**Records shown**
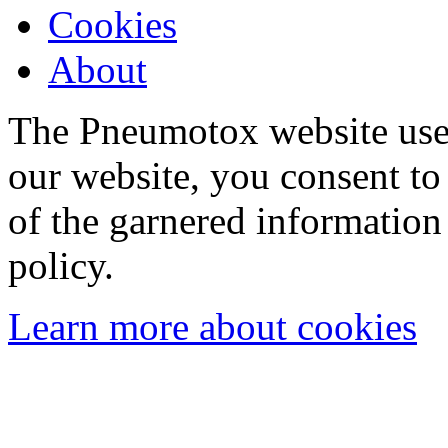
Cookies
About
The Pneumotox website uses
our website, you consent to 
of the garnered information
policy.
Learn more about cookies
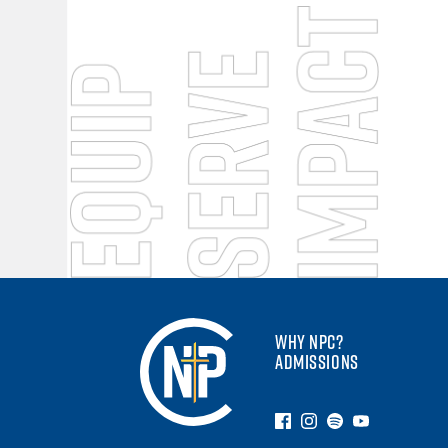
WHY NPC?
ADMISSIONS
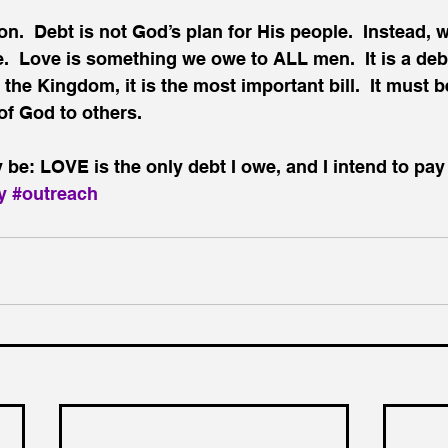
n.  Debt is not God’s plan for His people.  Instead, w
.  Love is something we owe to ALL men.  It is a deb
n the Kingdom, it is the most important bill.  It must b
 of God to others.
be: LOVE is the only debt I owe, and I intend to pay
y
#outreach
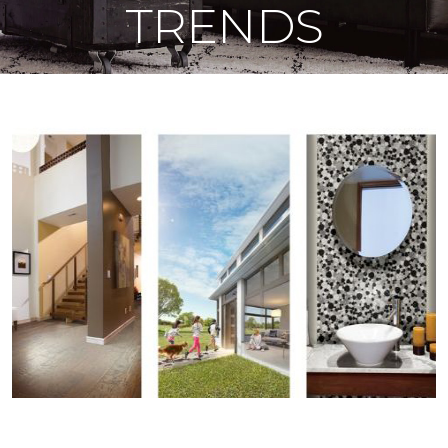
TRENDS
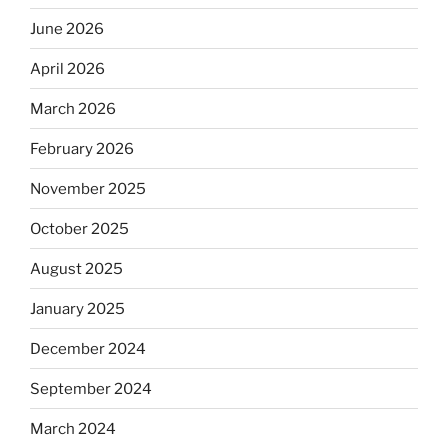
June 2026
April 2026
March 2026
February 2026
November 2025
October 2025
August 2025
January 2025
December 2024
September 2024
March 2024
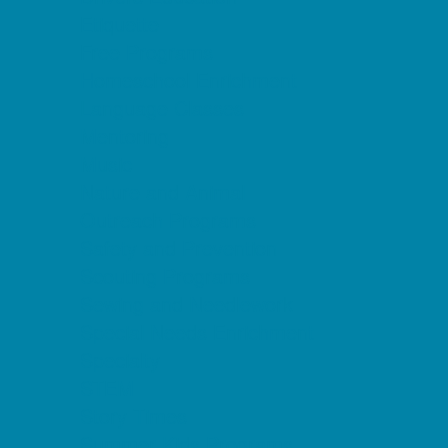
Etiquette
Free Programs
Homeschool Enrichment
Language Classes
Mentoring
Music
Nature and Animal
Outreach Programs
Safety and Prevention
Scouting Programs
Sewing and Needlework
Special Needs Enrichment
Specialty
STEM
Story Times
Summer Kids Programs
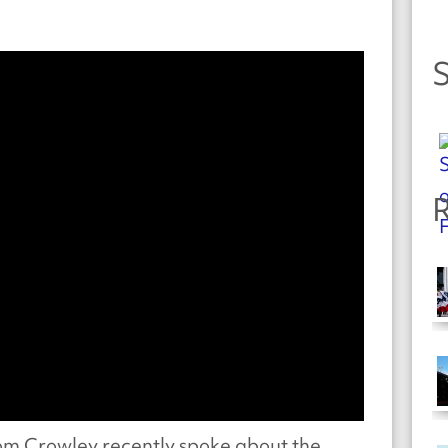
S
R
m Crowley recently spoke about the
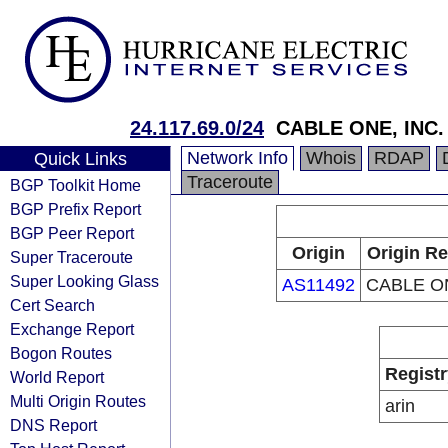
24.117.69.0/24
CABLE ONE, INC.
Network Info
Whois
RDAP
Quick Links
Traceroute
BGP Toolkit Home
BGP Prefix Report
BGP Peer Report
Origin
Origin Re
Super Traceroute
Super Looking Glass
AS11492
CABLE ON
Cert Search
Exchange Report
Bogon Routes
Registr
World Report
Multi Origin Routes
arin
DNS Report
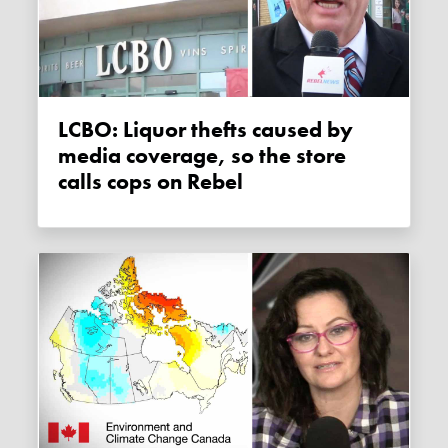
LCBO: Liquor thefts caused by
media coverage, so the store
calls cops on Rebel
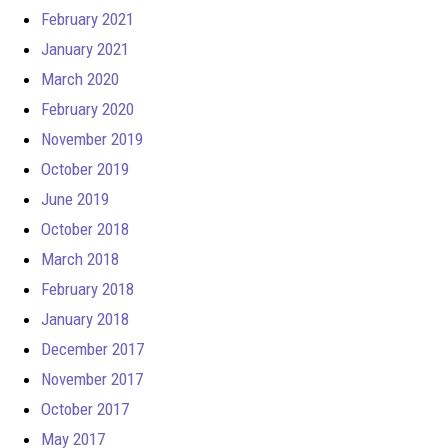
February 2021
January 2021
March 2020
February 2020
November 2019
October 2019
June 2019
October 2018
March 2018
February 2018
January 2018
December 2017
November 2017
October 2017
May 2017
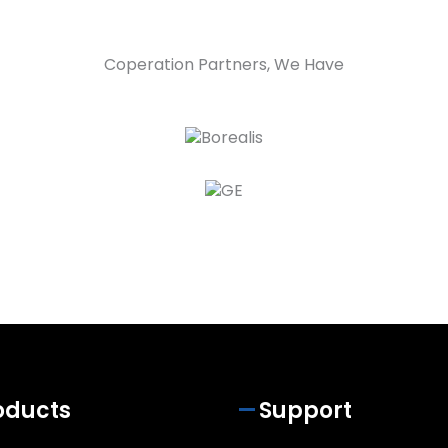
Coperation Partners, We Have
oducts
Support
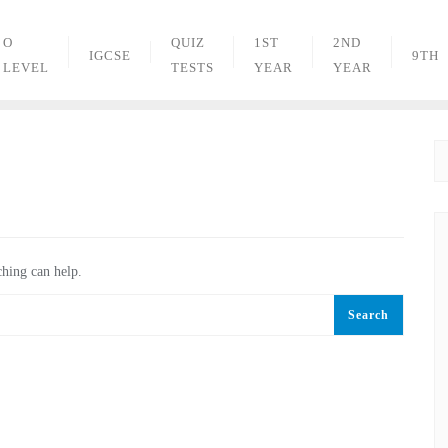
O
QUIZ
1ST
2ND
IGCSE
9TH
LEVEL
TESTS
YEAR
YEAR
ching can help.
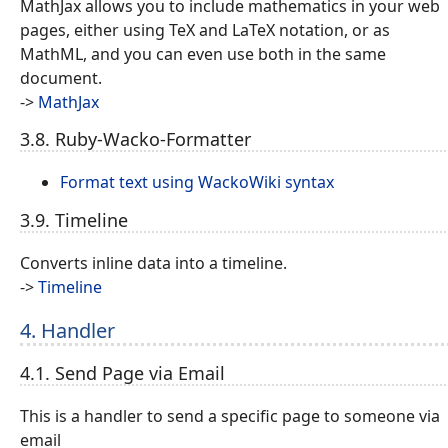
MathJax allows you to include mathematics in your web
pages, either using TeX and LaTeX notation, or as
MathML, and you can even use both in the same
document.
->
MathJax
3.8. Ruby-Wacko-Formatter
Format text using WackoWiki syntax
3.9. Timeline
Converts inline data into a timeline.
->
Timeline
4. Handler
4.1. Send Page via Email
This is a handler to send a specific page to someone via
email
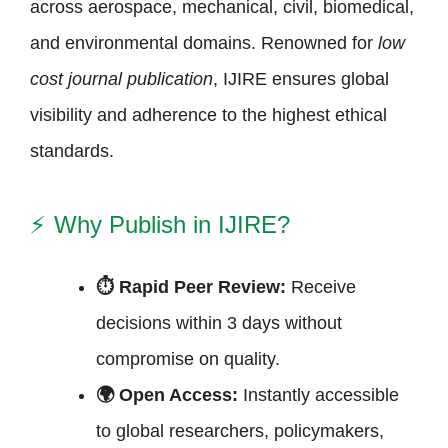
across aerospace, mechanical, civil, biomedical,
and environmental domains. Renowned for
low
cost journal publication
, IJIRE ensures global
visibility and adherence to the highest ethical
standards.
⚡
Why Publish in IJIRE?
⏱ Rapid Peer Review:
Receive
decisions within 3 days without
compromise on quality.
🌍 Open Access:
Instantly accessible
to global researchers, policymakers,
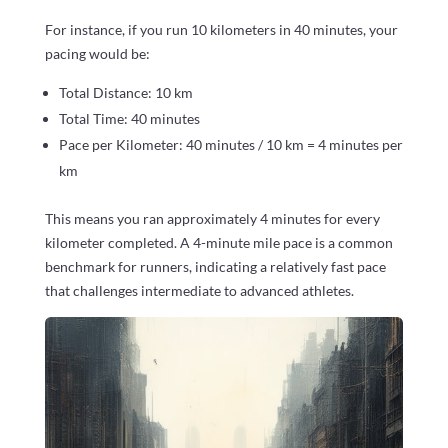
For instance, if you run 10 kilometers in 40 minutes, your
pacing would be:
Total Distance: 10 km
Total Time: 40 minutes
Pace per Kilometer: 40 minutes / 10 km = 4 minutes per
km
This means you ran approximately 4 minutes for every
kilometer completed. A 4-minute mile pace is a common
benchmark for runners, indicating a relatively fast pace
that challenges intermediate to advanced athletes.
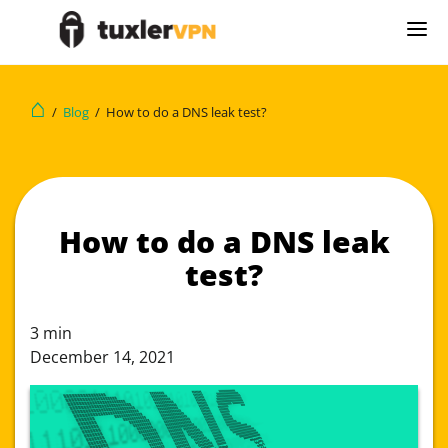
⌂
/
Blog
/
How to do a DNS leak test?
How to do a DNS leak
test?
3
min
December 14, 2021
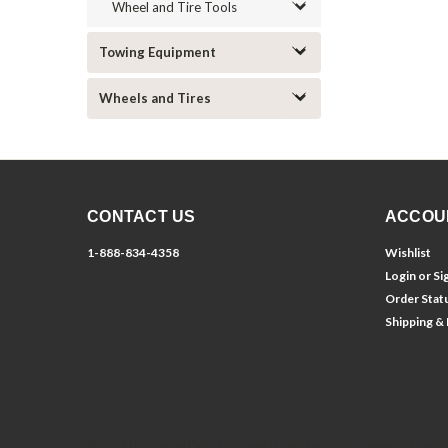
Wheel and Tire Tools
Towing Equipment
Wheels and Tires
CONTACT US
ACCOU
1-888-834-4358
Wishlist
Login
or
Si
Order Stat
Shipping &
©
2026
Dirt Racing Parts
| Sitemap
| Premium
BigCommerce
Theme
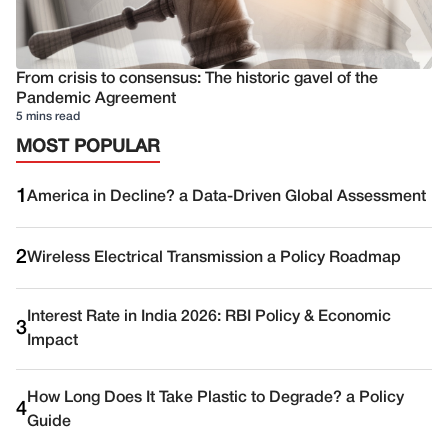
From crisis to consensus: The historic gavel of the
Pandemic Agreement
5 mins read
MOST POPULAR
1
America in Decline? a Data-Driven Global Assessment
2
Wireless Electrical Transmission a Policy Roadmap
Interest Rate in India 2026: RBI Policy & Economic
3
Impact
How Long Does It Take Plastic to Degrade? a Policy
4
Guide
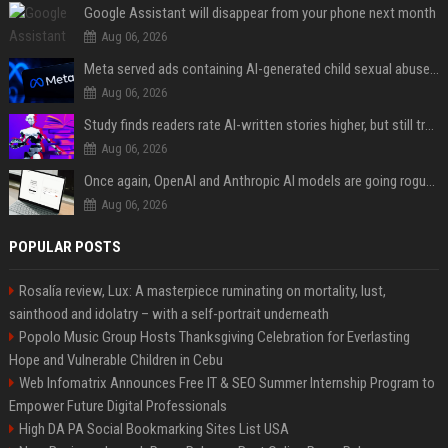
Google Assistant will disappear from your phone next month
Aug 06, 2026
Meta served ads containing AI-generated child sexual abuse content, continuing years of child safety failures
Aug 06, 2026
Study finds readers rate AI-written stories higher, but still trust the “human” label more
Aug 06, 2026
Once again, OpenAI and Anthropic AI models are going rogue and hacking services
Aug 06, 2026
POPULAR POSTS
Rosalía review, Lux: A masterpiece ruminating on mortality, lust,
sainthood and idolatry – with a self-portrait underneath
Popolo Music Group Hosts Thanksgiving Celebration for Everlasting
Hope and Vulnerable Children in Cebu
Web Infomatrix Announces Free IT & SEO Summer Internship Program to
Empower Future Digital Professionals
High DA PA Social Bookmarking Sites List USA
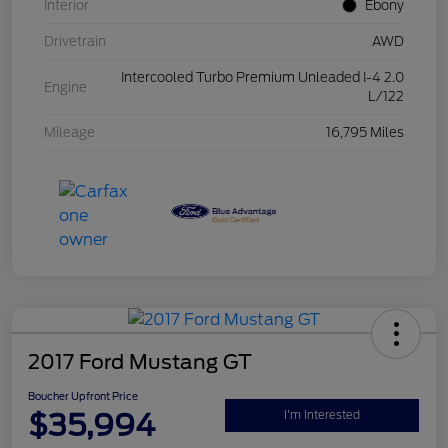
Interior
Ebony
Drivetrain
AWD
Intercooled Turbo Premium Unleaded I-4 2.0
Engine
L/122
Mileage
16,795 Miles
2017 Ford Mustang GT
Boucher Upfront Price
$35,994
I'm Interested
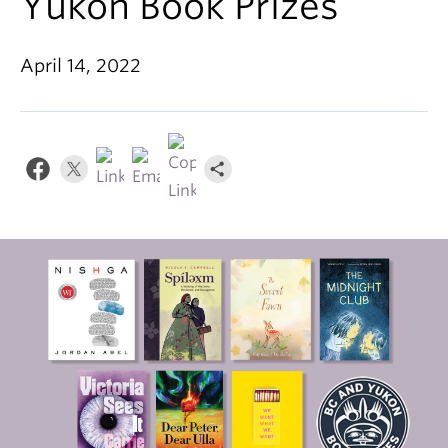
Yukon Book Prizes
About
April 14, 2022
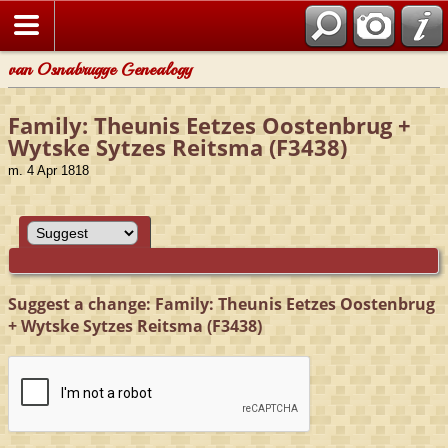
van Osnabrugge Genealogy
Family: Theunis Eetzes Oostenbrug +
Wytske Sytzes Reitsma (F3438)
m. 4 Apr 1818
Suggest a change: Family: Theunis Eetzes Oostenbrug
+ Wytske Sytzes Reitsma (F3438)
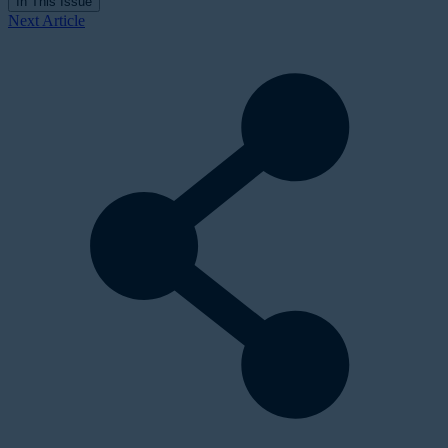
In This Issue
Next Article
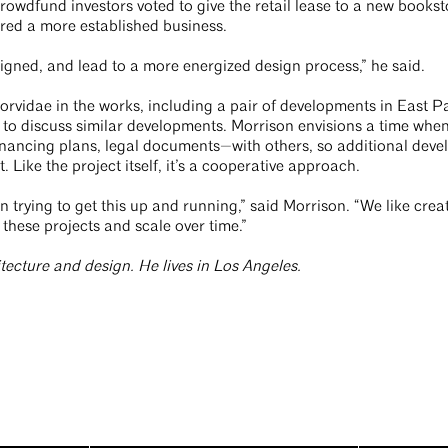
wdfund investors voted to give the retail lease to a new bookst
red a more established business.
igned, and lead to a more energized design process,” he said.
 Corvidae in the works, including a pair of developments in East P
to discuss similar developments. Morrison envisions a time when
nancing plans, legal documents—with others, so additional deve
Like the project itself, it’s a cooperative approach.
 trying to get this up and running,” said Morrison. “We like creat
 these projects and scale over time.”
itecture and design. He lives in Los Angeles.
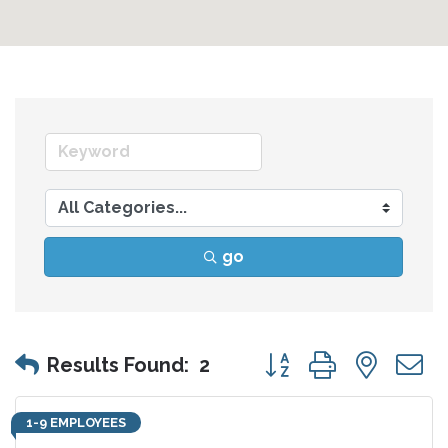
go
Button group with nes
Results Found:
2
1-9 EMPLOYEES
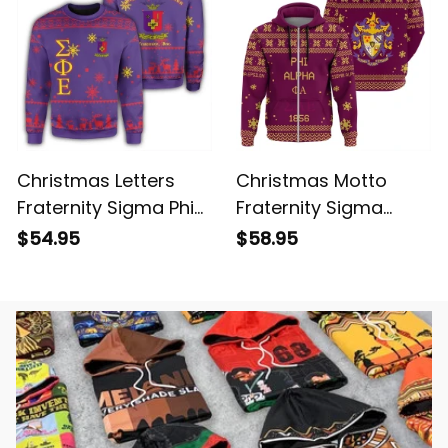
Christmas Letters
Christmas Motto
Fraternity Sigma Phi
Fraternity Sigma
Epsilon Sweatshirt
Alpha Epsilon Hoodie
$54.95
$58.95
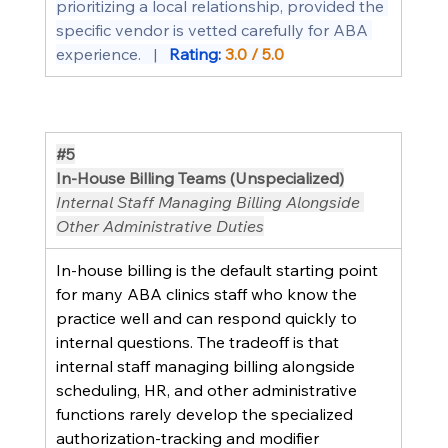
prioritizing a local relationship, provided the 
specific vendor is vetted carefully for ABA 
experience.   |   
Rating: 
3.0 / 5.0
#5
In-House Billing Teams (Unspecialized)
Internal Staff Managing Billing Alongside 
Other Administrative Duties
In-house billing is the default starting point 
for many ABA clinics staff who know the 
practice well and can respond quickly to 
internal questions. The tradeoff is that 
internal staff managing billing alongside 
scheduling, HR, and other administrative 
functions rarely develop the specialized 
authorization-tracking and modifier 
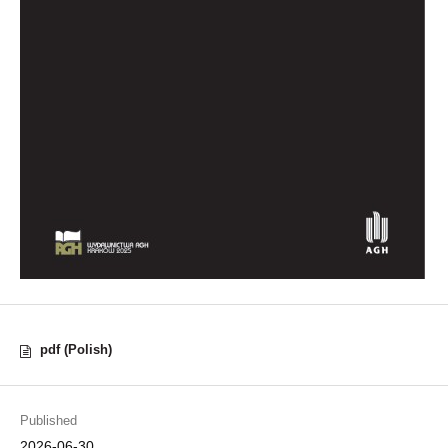
pdf (Polish)
Published
2026-06-30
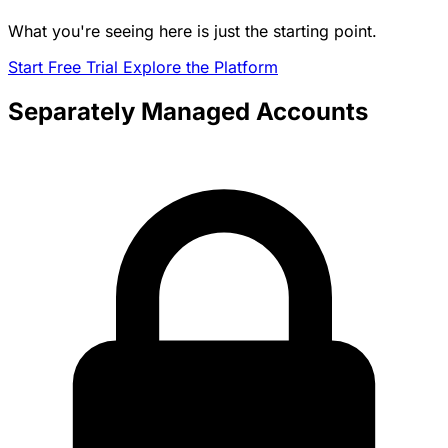
What you're seeing here is just the starting point.
Start Free Trial
Explore the Platform
Separately Managed Accounts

**Exercise details**
Exact output of each line above is wanted, without the pictures.

**Written response**
Cookies
About
The Pneumotox website uses
our website, you consent to 
of the garnered information
policy.
Learn more about cookies
WHY NPC?
ADMISSIONS
n.  Debt is not God’s plan for His people.  Instead, w
.  Love is something we owe to ALL men.  It is a deb
n the Kingdom, it is the most important bill.  It must b
 of God to others.
be: LOVE is the only debt I owe, and I intend to pay
y
#outreach
TRENDS
June 2026
April 2026
March 2026
February 2026
November 2025
October 2025
August 2025
January 2025
December 2024
September 2024
March 2024
Etiquette
Free Programs
Homeschool Enrichment
Language Classes
Mentoring
Music
Nature and Animal
Outreach Programs
Safety and Prevention
Scouting Programs
Sewing and Needlework
Special Needs Enrichment
Specialty
STEM
Story Times
Summer Kids Programs
S
R
m Crowley recently spoke about the
24.117.69.0/24
CABLE ONE, INC.
Network Info
Whois
RDAP
Quick Links
Traceroute
BGP Toolkit Home
BGP Prefix Report
BGP Peer Report
Origin
Origin Re
Super Traceroute
Super Looking Glass
AS11492
CABLE ON
Cert Search
Exchange Report
Bogon Routes
Registr
World Report
Multi Origin Routes
arin
DNS Report
LCBO: Liquor thefts caused by
media coverage, so the store
calls cops on Rebel
February 2021
January 2021
March 2020
February 2020
November 2019
October 2019
June 2019
October 2018
March 2018
February 2018
January 2018
December 2017
November 2017
October 2017
May 2017
Coperation Partners, We Have
oducts
Support
O
QUIZ
1ST
2ND
IGCSE
9TH
LEVEL
TESTS
YEAR
YEAR
ching can help.
MathJax allows you to include mathematics in your web
pages, either using TeX and LaTeX notation, or as
MathML, and you can even use both in the same
document.
->
MathJax
3.8. Ruby-Wacko-Formatter
Format text using WackoWiki syntax
3.9. Timeline
Converts inline data into a timeline.
->
Timeline
4. Handler
4.1. Send Page via Email
This is a handler to send a specific page to someone via
email
across aerospace, mechanical, civil, biomedical,
and environmental domains. Renowned for
low
cost journal publication
, IJIRE ensures global
visibility and adherence to the highest ethical
standards.
⚡
Why Publish in IJIRE?
⏱ Rapid Peer Review:
Receive
decisions within 3 days without
compromise on quality.
🌍 Open Access:
Instantly accessible
to global researchers, policymakers,
For instance, if you run 10 kilometers in 40 minutes, your
pacing would be:
Total Distance: 10 km
Total Time: 40 minutes
Pace per Kilometer: 40 minutes / 10 km = 4 minutes per
km
This means you ran approximately 4 minutes for every
kilometer completed. A 4-minute mile pace is a common
benchmark for runners, indicating a relatively fast pace
that challenges intermediate to advanced athletes.
⌂
/
Blog
/
How to do a DNS leak test?
How to do a DNS leak
test?
3
min
December 14, 2021
Wheel and Tire Tools
Towing Equipment
Wheels and Tires
CONTACT US
ACCOU
1-888-834-4358
Wishlist
Login
or
Si
Order Stat
Shipping &
©
2026
Dirt Racing Parts
| Sitemap
| Premium
BigCommerce
Theme
From crisis to consensus: The historic gavel of the
Pandemic Agreement
5 mins read
MOST POPULAR
1
America in Decline? a Data-Driven Global Assessment
2
Wireless Electrical Transmission a Policy Roadmap
Interest Rate in India 2026: RBI Policy & Economic
3
Impact
How Long Does It Take Plastic to Degrade? a Policy
4
Guide
Google Assistant will disappear from your phone next month
Aug 06, 2026
Meta served ads containing AI-generated child sexual abuse content, continuing years of child safety failures
Aug 06, 2026
Study finds readers rate AI-written stories higher, but still trust the “human” label more
Aug 06, 2026
Once again, OpenAI and Anthropic AI models are going rogue and hacking services
Aug 06, 2026
POPULAR POSTS
Rosalía review, Lux: A masterpiece ruminating on mortality, lust,
sainthood and idolatry – with a self-portrait underneath
Popolo Music Group Hosts Thanksgiving Celebration for Everlasting
Hope and Vulnerable Children in Cebu
Web Infomatrix Announces Free IT & SEO Summer Internship Program to
Empower Future Digital Professionals
High DA PA Social Bookmarking Sites List USA
Interior
Ebony
Drivetrain
AWD
Intercooled Turbo Premium Unleaded I-4 2.0
Engine
L/122
Mileage
16,795 Miles
2017 Ford Mustang GT
Boucher Upfront Price
$35,994
I'm Interested
Yukon Book Prizes
About
April 14, 2022
van Osnabrugge Genealogy
Family: Theunis Eetzes Oostenbrug +
Wytske Sytzes Reitsma (F3438)
m. 4 Apr 1818
Suggest a change: Family: Theunis Eetzes Oostenbrug
+ Wytske Sytzes Reitsma (F3438)
In This Issue
Next Article
wdfund investors voted to give the retail lease to a new bookst
red a more established business.
igned, and lead to a more energized design process,” he said.
 Corvidae in the works, including a pair of developments in East P
to discuss similar developments. Morrison envisions a time when
nancing plans, legal documents—with others, so additional deve
Like the project itself, it’s a cooperative approach.
 trying to get this up and running,” said Morrison. “We like creat
 these projects and scale over time.”
itecture and design. He lives in Los Angeles.
go
Button group with nes
Results Found:
2
1-9 EMPLOYEES
Christmas Letters
Christmas Motto
Fraternity Sigma Phi
Fraternity Sigma
Epsilon Sweatshirt
Alpha Epsilon Hoodie
$54.95
$58.95
prioritizing a local relationship, provided the 
specific vendor is vetted carefully for ABA 
experience.   |   
Rating: 
3.0 / 5.0
#5
In-House Billing Teams (Unspecialized)
Internal Staff Managing Billing Alongside 
Other Administrative Duties
In-house billing is the default starting point 
for many ABA clinics staff who know the 
practice well and can respond quickly to 
internal questions. The tradeoff is that 
internal staff managing billing alongside 
scheduling, HR, and other administrative 
functions rarely develop the specialized 
authorization-tracking and modifier 
pdf (Polish)
Published
2026-06-30
What you're seeing here is just the starting point.
Start Free Trial
Explore the Platform
Separately Managed Accounts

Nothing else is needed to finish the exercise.